'''
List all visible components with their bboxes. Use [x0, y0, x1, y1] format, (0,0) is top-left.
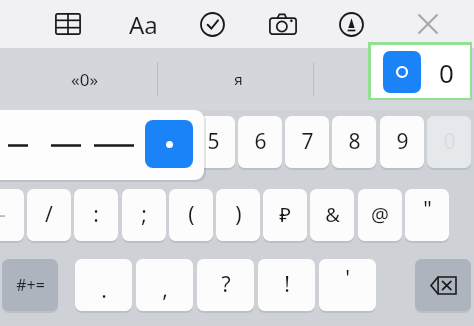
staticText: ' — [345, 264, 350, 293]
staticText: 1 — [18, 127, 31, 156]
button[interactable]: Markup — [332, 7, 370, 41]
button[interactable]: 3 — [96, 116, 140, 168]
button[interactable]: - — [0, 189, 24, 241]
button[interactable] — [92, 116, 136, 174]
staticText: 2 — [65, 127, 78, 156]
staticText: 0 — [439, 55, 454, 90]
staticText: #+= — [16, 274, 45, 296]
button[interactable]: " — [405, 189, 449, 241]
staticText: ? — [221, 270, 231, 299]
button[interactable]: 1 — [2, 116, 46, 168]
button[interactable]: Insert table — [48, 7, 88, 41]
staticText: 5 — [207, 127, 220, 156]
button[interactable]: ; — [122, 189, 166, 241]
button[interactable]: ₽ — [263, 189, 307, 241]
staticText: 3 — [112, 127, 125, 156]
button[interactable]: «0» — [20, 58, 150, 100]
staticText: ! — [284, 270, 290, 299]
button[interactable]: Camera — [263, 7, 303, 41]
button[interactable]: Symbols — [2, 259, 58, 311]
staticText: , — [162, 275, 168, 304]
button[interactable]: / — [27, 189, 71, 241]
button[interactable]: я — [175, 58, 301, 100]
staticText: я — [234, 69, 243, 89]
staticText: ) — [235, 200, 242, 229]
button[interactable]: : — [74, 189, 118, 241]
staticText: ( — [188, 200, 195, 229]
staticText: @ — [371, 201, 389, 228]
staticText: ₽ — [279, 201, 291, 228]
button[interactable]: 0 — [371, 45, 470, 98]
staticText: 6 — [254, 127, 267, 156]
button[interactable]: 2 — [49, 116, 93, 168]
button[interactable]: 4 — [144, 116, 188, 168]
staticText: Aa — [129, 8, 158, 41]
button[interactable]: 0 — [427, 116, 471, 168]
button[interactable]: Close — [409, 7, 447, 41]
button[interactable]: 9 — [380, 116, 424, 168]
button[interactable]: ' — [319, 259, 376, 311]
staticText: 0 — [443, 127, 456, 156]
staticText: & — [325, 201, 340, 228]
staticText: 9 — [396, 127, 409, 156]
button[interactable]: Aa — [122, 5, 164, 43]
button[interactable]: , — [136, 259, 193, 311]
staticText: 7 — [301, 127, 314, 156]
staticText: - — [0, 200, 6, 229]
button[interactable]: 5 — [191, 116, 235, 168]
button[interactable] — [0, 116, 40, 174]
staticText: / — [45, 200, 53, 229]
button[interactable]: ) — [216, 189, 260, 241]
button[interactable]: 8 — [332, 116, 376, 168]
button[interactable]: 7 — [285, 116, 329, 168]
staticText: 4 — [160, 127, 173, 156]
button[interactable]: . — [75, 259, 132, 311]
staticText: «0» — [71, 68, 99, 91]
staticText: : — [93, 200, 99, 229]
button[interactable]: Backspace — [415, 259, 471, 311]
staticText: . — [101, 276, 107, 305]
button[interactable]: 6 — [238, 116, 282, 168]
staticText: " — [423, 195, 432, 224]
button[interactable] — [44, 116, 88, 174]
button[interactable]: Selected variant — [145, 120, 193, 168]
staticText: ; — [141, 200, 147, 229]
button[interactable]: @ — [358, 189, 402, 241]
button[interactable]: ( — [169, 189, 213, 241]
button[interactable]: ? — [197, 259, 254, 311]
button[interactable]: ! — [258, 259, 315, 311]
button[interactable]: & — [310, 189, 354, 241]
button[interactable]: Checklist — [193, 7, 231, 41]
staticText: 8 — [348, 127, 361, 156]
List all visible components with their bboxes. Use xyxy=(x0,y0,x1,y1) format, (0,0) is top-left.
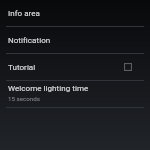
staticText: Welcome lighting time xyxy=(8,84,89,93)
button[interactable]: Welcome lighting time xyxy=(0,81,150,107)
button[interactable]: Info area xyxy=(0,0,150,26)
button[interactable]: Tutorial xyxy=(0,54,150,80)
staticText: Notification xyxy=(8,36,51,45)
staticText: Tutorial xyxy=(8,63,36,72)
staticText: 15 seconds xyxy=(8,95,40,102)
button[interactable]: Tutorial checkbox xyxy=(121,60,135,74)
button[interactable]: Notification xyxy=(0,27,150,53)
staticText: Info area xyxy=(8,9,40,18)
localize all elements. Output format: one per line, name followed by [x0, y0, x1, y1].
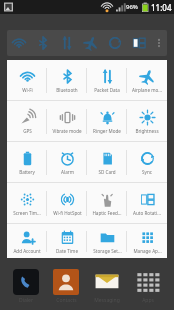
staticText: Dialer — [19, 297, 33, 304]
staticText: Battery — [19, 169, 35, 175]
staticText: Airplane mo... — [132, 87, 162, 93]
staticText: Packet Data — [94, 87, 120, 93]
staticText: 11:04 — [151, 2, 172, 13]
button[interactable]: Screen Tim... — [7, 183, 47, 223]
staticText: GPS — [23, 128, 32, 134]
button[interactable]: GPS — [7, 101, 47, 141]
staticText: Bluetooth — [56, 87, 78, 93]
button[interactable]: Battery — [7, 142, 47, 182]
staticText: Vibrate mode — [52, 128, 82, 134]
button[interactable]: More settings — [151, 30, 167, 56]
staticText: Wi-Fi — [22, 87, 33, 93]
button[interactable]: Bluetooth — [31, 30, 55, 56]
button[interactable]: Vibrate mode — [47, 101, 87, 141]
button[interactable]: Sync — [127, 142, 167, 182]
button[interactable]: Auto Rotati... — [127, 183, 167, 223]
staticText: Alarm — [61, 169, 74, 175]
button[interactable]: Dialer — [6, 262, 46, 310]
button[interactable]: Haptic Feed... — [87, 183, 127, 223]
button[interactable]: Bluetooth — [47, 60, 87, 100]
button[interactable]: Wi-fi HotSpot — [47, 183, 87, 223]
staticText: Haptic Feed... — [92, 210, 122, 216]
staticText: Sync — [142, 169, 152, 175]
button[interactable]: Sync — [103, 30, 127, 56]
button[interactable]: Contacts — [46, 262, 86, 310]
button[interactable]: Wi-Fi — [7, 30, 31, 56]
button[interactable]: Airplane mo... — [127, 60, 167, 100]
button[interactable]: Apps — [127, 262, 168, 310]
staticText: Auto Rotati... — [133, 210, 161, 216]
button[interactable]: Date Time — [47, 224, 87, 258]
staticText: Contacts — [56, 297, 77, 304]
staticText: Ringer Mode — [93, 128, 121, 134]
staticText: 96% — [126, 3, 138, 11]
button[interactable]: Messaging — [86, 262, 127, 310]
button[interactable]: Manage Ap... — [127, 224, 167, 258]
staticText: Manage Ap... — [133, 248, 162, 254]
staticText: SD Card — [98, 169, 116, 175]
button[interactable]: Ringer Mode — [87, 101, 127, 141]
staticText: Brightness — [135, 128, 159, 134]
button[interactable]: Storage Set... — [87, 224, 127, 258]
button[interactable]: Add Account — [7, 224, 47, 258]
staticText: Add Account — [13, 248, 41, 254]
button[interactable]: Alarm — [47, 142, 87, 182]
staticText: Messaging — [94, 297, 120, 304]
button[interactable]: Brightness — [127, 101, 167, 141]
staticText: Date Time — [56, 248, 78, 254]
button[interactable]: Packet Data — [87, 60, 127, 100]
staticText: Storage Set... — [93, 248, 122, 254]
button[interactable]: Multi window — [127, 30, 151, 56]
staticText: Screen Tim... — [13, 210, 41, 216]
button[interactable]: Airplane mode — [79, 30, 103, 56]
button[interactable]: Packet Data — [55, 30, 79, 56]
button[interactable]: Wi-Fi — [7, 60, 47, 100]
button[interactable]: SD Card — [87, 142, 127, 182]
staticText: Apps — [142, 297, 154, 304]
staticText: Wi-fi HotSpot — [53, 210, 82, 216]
'''
'''
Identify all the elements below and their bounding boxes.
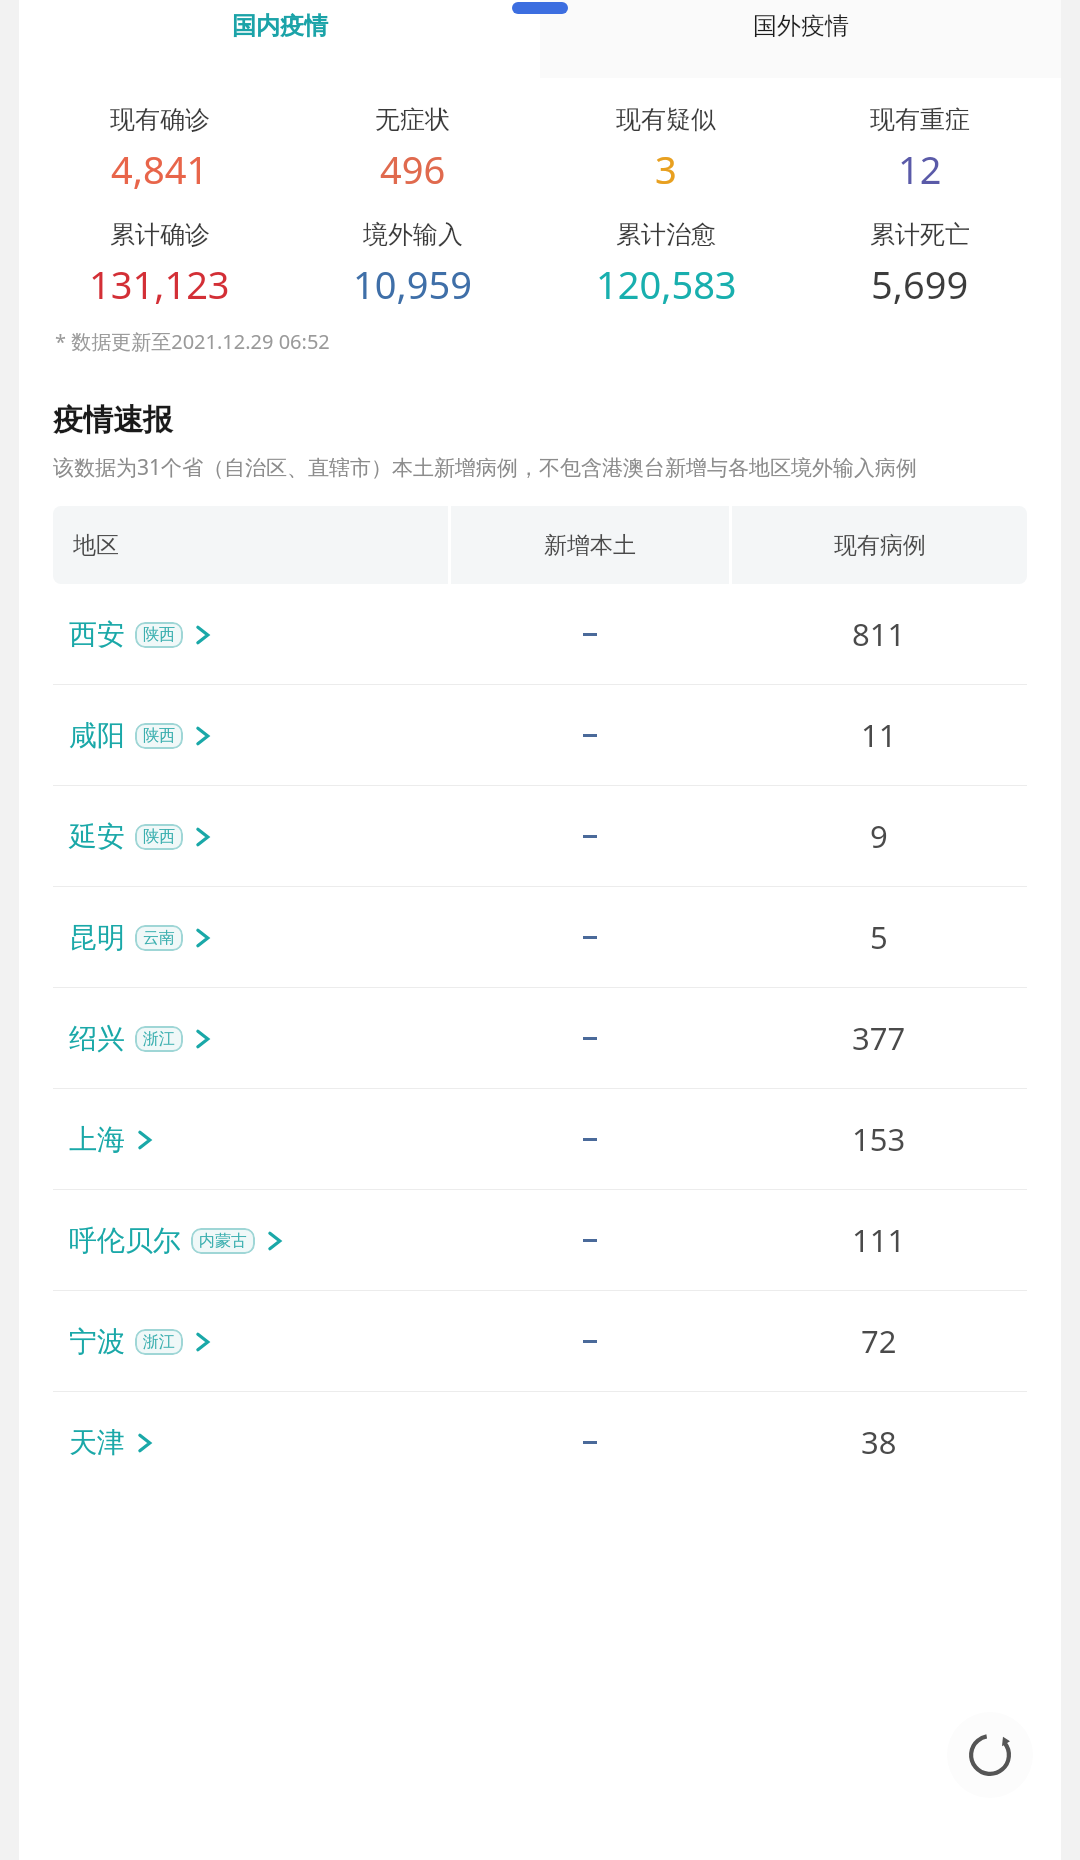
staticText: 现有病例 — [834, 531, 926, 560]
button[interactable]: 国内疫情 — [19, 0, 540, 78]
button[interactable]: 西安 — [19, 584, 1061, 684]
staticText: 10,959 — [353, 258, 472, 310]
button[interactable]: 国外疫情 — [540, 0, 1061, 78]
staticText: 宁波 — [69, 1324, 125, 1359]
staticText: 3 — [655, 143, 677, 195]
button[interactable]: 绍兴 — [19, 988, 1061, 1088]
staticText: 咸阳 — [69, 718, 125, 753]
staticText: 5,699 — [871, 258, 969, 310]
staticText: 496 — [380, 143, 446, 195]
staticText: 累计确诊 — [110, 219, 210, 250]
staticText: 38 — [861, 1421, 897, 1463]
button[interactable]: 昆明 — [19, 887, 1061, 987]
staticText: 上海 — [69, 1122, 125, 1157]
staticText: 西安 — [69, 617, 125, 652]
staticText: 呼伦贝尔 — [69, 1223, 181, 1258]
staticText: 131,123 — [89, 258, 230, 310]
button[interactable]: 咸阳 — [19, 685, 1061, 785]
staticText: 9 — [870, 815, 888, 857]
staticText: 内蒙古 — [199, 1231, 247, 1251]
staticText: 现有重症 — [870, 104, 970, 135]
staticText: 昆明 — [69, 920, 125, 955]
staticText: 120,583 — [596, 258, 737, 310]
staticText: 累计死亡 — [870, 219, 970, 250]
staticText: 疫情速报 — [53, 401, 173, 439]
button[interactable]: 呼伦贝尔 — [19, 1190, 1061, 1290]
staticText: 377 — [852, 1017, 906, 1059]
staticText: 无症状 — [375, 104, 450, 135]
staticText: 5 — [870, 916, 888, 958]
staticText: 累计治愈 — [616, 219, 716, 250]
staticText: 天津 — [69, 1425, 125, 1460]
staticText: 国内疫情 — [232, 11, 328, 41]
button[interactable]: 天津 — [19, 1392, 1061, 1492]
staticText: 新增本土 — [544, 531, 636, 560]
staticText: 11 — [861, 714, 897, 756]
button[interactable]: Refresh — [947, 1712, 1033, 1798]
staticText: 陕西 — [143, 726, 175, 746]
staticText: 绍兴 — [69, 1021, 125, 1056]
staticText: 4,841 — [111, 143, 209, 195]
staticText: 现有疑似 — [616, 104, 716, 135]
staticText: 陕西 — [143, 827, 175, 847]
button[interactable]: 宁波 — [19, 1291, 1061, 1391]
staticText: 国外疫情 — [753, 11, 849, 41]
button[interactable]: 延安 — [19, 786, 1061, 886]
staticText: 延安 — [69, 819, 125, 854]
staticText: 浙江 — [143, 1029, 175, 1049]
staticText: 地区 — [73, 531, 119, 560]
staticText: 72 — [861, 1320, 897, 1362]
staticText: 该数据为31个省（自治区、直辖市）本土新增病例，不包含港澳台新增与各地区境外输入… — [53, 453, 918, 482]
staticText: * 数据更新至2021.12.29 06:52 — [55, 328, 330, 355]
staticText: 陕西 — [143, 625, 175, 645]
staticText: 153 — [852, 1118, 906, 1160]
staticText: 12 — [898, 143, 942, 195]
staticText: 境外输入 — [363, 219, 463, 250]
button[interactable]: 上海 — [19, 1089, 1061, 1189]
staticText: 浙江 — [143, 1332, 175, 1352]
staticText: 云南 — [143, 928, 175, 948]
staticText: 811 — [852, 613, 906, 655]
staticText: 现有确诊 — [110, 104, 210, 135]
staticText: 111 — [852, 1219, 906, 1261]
'''
'''
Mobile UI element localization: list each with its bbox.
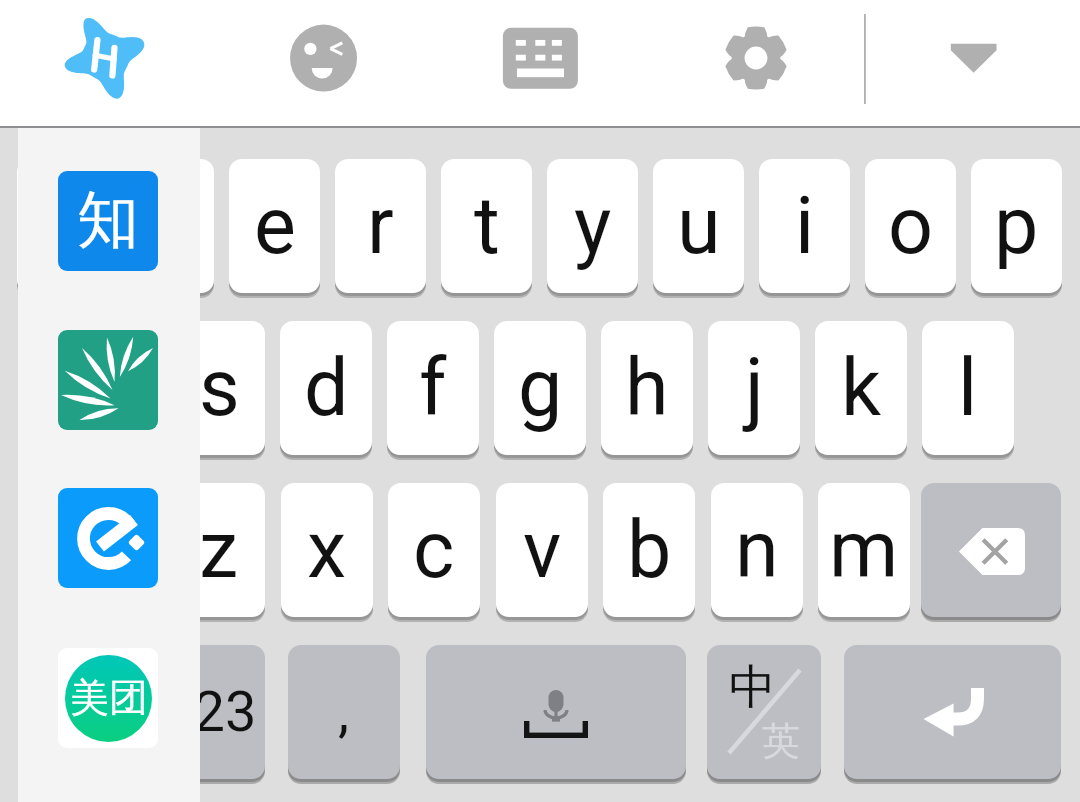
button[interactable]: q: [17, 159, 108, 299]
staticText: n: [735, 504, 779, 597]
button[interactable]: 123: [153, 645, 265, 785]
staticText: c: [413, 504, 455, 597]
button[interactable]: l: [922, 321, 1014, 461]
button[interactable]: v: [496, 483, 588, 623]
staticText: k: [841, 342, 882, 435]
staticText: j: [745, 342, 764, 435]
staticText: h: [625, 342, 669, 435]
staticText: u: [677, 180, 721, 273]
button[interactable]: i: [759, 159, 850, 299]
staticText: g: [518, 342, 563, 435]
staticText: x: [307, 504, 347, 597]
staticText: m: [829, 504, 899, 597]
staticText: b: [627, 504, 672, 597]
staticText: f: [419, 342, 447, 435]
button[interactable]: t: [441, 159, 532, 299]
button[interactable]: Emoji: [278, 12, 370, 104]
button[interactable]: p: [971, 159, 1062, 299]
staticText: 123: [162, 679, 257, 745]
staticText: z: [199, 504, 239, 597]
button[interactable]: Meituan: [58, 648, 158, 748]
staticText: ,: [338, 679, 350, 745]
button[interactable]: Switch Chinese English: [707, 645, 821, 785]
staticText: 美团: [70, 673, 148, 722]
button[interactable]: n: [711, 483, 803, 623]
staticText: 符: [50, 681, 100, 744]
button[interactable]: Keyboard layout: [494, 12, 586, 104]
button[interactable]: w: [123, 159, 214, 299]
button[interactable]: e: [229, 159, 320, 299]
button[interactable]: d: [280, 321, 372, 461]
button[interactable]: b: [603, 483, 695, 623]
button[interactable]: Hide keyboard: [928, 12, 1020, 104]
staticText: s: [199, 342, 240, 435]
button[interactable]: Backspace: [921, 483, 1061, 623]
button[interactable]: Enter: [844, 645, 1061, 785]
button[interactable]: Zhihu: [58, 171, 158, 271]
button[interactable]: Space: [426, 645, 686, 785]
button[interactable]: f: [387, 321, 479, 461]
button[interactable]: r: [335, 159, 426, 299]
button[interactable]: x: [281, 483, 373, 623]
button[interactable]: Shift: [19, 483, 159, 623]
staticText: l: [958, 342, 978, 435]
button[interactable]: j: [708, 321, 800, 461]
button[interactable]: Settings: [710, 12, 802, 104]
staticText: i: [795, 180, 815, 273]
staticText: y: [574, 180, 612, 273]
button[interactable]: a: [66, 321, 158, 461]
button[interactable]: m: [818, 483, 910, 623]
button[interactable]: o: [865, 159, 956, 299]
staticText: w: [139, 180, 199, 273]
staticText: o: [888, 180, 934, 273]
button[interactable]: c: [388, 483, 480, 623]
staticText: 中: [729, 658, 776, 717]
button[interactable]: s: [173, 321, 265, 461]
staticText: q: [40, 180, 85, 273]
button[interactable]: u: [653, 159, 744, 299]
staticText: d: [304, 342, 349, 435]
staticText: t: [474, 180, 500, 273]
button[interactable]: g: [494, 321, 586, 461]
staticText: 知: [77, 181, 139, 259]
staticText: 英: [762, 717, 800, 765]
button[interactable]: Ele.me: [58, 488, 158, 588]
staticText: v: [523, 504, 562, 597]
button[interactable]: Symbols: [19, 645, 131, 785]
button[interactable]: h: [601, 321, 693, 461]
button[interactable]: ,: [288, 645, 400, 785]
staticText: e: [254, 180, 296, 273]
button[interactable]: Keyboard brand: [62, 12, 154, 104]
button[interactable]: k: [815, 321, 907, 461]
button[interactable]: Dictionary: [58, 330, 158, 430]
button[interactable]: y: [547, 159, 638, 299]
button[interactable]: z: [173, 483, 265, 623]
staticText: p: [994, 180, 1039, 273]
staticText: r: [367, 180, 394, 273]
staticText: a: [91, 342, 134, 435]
'''
Lines of the material that hold the word "with" should be counted, and the number alone given.

### Expected output
3